● What to produce: For the word "Summary", determine how many lines of the entries below contain it, and give only that number.

● Dataset content:

%%

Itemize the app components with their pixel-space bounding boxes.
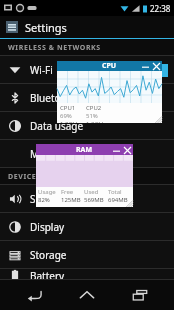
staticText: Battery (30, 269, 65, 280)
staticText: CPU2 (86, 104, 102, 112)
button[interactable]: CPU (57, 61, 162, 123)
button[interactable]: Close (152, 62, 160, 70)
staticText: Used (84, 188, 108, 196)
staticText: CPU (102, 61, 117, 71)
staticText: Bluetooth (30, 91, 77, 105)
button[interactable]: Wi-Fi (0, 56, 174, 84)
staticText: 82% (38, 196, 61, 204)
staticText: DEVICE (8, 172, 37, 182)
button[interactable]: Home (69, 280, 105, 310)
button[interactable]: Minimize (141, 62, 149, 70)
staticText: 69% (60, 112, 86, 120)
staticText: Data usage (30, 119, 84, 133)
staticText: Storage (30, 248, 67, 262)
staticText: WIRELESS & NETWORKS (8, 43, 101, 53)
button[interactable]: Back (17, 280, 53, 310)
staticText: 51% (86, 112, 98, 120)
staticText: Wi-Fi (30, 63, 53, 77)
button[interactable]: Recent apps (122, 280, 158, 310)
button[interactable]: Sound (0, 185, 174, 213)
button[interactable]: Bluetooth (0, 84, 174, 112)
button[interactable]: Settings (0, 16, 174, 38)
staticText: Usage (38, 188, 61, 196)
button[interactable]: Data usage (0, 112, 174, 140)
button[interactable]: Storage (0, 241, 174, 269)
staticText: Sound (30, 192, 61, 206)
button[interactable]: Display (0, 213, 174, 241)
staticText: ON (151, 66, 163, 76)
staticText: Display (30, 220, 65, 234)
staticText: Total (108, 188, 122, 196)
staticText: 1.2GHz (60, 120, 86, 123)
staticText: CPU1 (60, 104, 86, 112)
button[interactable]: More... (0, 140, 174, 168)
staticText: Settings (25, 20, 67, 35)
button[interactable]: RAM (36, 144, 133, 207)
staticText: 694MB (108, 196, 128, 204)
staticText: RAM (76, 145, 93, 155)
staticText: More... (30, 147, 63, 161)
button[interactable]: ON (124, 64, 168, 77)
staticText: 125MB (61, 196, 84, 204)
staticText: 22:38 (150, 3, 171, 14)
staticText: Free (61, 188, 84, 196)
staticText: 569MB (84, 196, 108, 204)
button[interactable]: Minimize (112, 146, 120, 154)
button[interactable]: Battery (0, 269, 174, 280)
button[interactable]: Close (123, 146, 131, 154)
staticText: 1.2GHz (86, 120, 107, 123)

%%
%%

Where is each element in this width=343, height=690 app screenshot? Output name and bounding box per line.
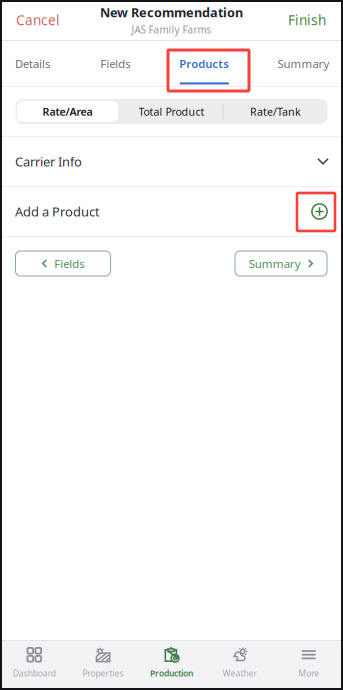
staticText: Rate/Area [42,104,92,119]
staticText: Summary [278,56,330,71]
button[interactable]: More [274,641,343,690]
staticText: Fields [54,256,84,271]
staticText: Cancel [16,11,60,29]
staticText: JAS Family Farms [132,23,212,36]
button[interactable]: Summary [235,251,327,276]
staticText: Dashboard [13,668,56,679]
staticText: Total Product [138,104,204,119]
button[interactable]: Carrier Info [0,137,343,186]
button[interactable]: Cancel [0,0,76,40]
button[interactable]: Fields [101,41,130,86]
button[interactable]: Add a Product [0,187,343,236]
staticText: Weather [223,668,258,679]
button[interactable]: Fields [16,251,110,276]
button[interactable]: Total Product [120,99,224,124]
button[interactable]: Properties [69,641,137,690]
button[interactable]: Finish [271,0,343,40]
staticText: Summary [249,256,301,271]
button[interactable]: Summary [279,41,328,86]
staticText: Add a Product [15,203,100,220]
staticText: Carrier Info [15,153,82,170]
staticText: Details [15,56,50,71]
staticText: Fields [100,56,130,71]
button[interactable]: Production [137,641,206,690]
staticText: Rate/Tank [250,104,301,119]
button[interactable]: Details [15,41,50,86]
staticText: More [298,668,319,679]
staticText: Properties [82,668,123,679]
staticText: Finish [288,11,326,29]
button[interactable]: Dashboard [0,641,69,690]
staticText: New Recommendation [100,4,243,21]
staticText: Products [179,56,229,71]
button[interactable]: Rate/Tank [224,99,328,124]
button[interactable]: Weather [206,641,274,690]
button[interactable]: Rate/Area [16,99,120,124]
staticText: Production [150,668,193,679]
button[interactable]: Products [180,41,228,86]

%%

● Answer to this task: 4